▶ _Exercise data_:
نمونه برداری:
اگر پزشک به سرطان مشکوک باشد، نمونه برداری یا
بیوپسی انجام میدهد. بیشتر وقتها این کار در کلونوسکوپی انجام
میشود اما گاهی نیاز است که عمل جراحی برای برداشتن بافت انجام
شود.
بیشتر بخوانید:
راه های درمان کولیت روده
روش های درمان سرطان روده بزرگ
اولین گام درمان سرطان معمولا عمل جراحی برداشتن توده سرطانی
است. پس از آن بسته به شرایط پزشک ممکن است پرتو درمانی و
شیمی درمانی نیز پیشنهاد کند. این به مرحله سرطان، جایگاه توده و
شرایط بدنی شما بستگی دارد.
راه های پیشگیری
==
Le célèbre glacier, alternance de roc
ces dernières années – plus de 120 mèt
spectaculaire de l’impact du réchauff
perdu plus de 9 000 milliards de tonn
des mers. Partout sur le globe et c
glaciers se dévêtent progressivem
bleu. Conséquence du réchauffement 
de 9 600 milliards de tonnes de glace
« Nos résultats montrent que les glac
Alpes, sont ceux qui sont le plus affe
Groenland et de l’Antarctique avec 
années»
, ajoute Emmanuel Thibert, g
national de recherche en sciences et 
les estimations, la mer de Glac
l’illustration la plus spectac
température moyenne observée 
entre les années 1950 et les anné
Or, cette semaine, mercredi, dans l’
---
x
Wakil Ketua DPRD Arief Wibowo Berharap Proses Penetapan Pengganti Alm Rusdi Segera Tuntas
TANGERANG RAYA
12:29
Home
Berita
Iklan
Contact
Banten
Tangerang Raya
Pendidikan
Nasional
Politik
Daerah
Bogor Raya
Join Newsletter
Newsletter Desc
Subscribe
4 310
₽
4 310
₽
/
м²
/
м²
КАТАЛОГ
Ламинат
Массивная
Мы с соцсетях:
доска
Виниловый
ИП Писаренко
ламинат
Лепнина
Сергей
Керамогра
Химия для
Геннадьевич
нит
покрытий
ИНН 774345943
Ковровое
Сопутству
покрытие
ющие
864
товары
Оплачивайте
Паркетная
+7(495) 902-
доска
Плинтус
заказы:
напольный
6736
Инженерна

▶ _What needs to be done_:
Set aside each line above that includes the string "روده" and report it.

▶ _Output for this exercise_:
راه های درمان کولیت روده
روش های درمان سرطان روده بزرگ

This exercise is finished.